Entre los cientos, o quizás miles, de nazis que ingresaron al país en el período de posguerra hubo otros que, al igual que Barbie, utilizaron el territorio argentino como escala de tránsito hacia otros países. Es el caso de Walter Rauff, creador del sistema de exterminio masivo con camiones de gas utilizado en el frente soviético, acusado de ser responsable de la muerte de cien mil personas, en su mayoría judíos, quien pasó algún tiempo en la Argentina antes de radicarse en Santiago de Chile en 1958, donde murió en su casa en 1984 a causa de un ataque cardíaco. El Gobierno chileno rechazó varias veces los pedidos de extradición solicitados por el Gobierno alemán, a pesar de las pruebas presentadas.

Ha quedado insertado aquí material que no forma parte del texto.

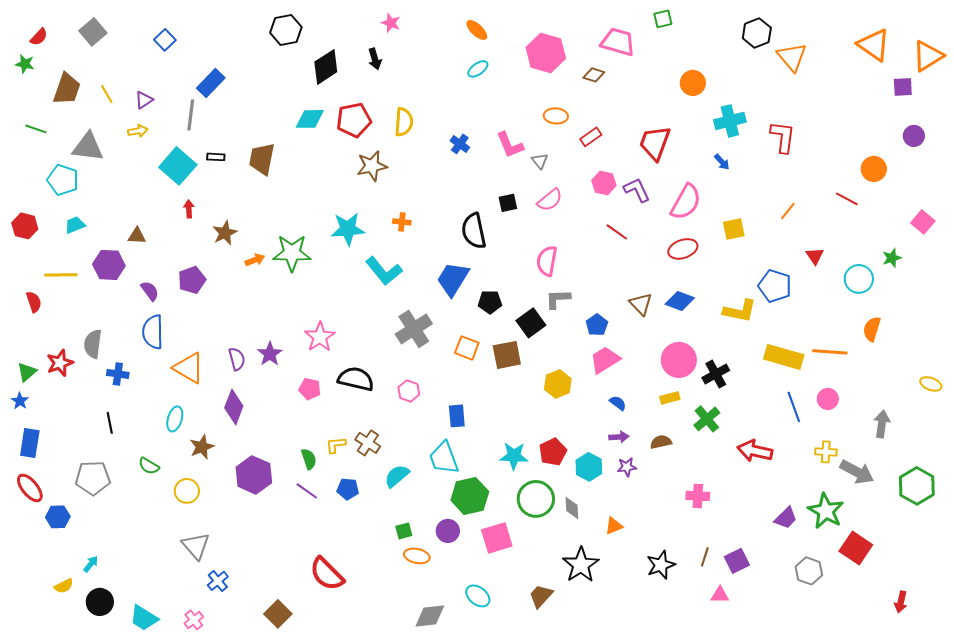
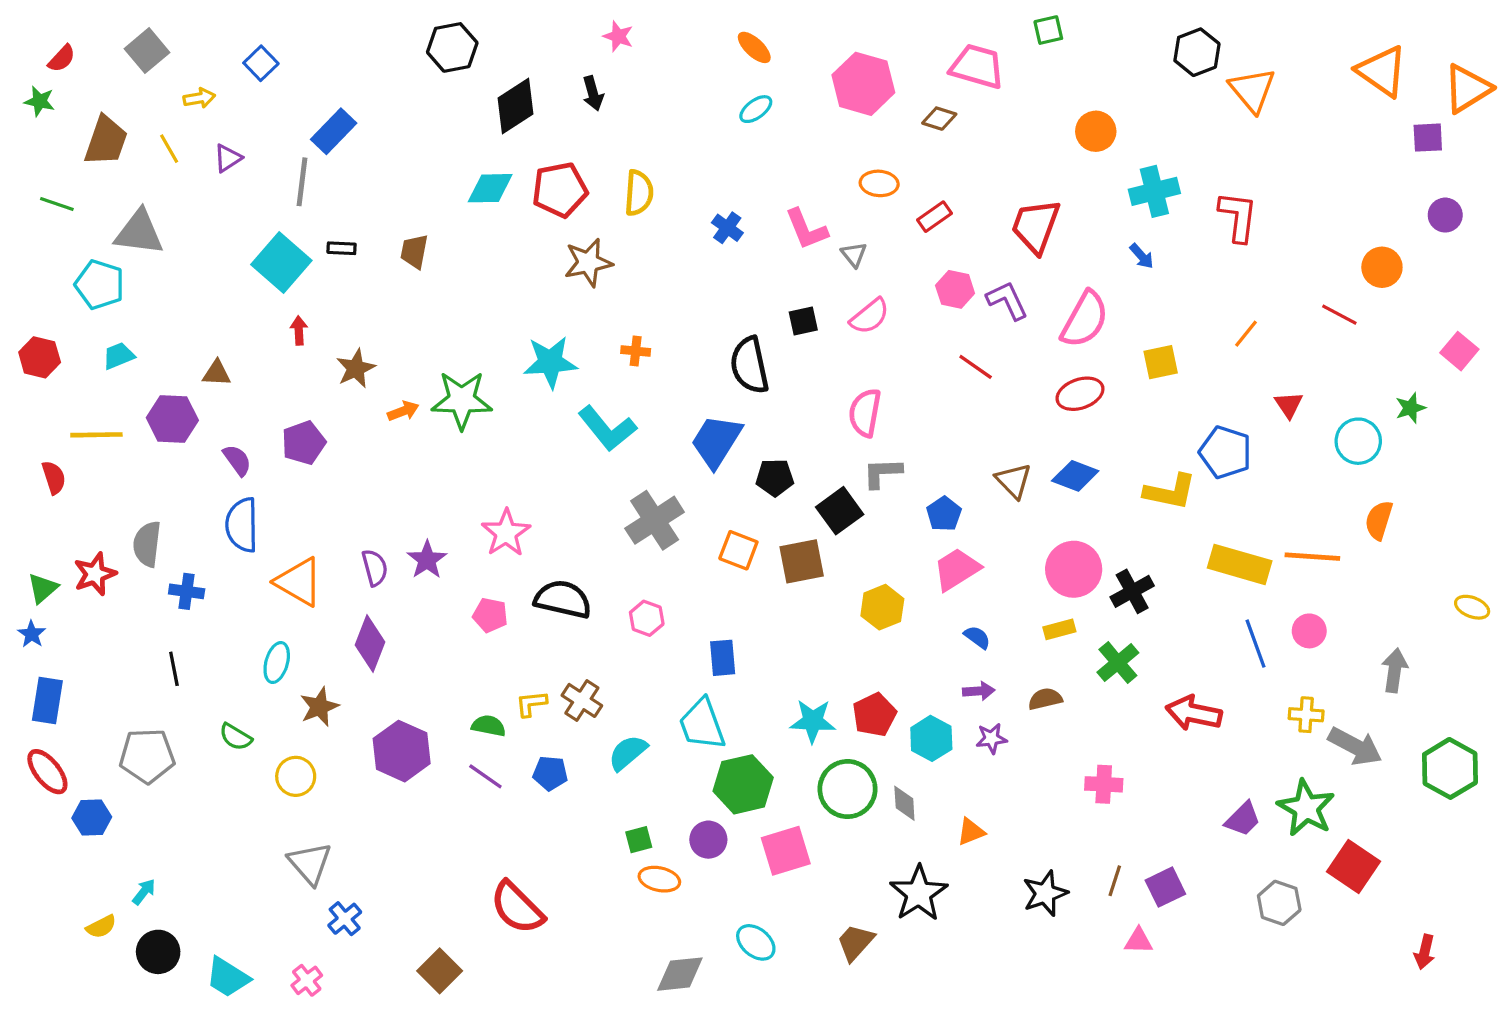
yellow arrow: (138, 131) -> (199, 98), moved
brown trapezoid: (262, 159) -> (414, 251), size x0.7
green semicircle: (309, 459) -> (489, 726), turned -60

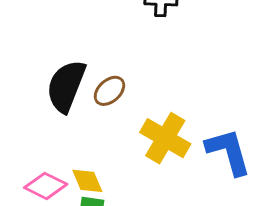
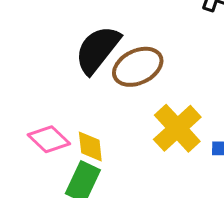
brown ellipse: (109, 91) -> (138, 67), size x1.5

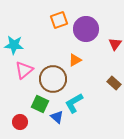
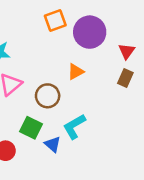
brown circle: (53, 79) -> (48, 96), size x0.7
brown rectangle: (114, 83) -> (125, 78), moved, turned 72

Argentina no fue el único país del mundo en el cual los criminales de guerra nazi encontraron refugio. Chile y Brasil, y también España, Medio Oriente e incluso los Estados Unidos y la Unión Soviética no impidieron la entrada y permanencia de personas acusadas de cometer atrocidades durante la guerra.
Son muchos los criminales de guerra nazis que consiguieron escapar sin dejar ningún rastro. Algunos de ellos pudieron haberse refugiado en la Argentina o haber usado nuestro país como lugar de tránsito. Mencionaremos a tres oficiales de las SS, nacidos en Prusia Oriental entre 1907 y 1909, responsables de la muerte de miles de judíos: Franz Abromeit, nacido en Tilsit en 1907, que bajo las órdenes directas de Eichmann se encargó de la deportación, «redestinación» en la terminología utilizada por los nazis, de miles de judíos húngaros y croatas a Auschwitz; Horst Ahnert, nacido en 1909, quien, tras participar en la matanza de cientos de polacos y de judíos en Prusia Oriental, participó en la deportación de miles de judíos franceses, y Hans Böhme-Ehrlinger, nacido en Danzig en 1908, oficial al mando de un comando especial de un Einsatzgruppe de las SS en el frente este, responsable directo de la masacre de miles de judíos de Bielorrusia, entre ellos, los habitantes de Horodetz, el pueblo en el que habían nacido Abraham Czernik y sus hermanos Jeremías Czerniuk y Pinhas Czerniak, y de Antopol, donde fueron asesinadas su madre y sus hermanas.
Tras la finalización de la guerra, los tres oficiales de las SS se esfumaron y nadie volvió a saber nada de ninguno de ellos. Al menos, eso es lo que consta en los documentos históricos conocidos.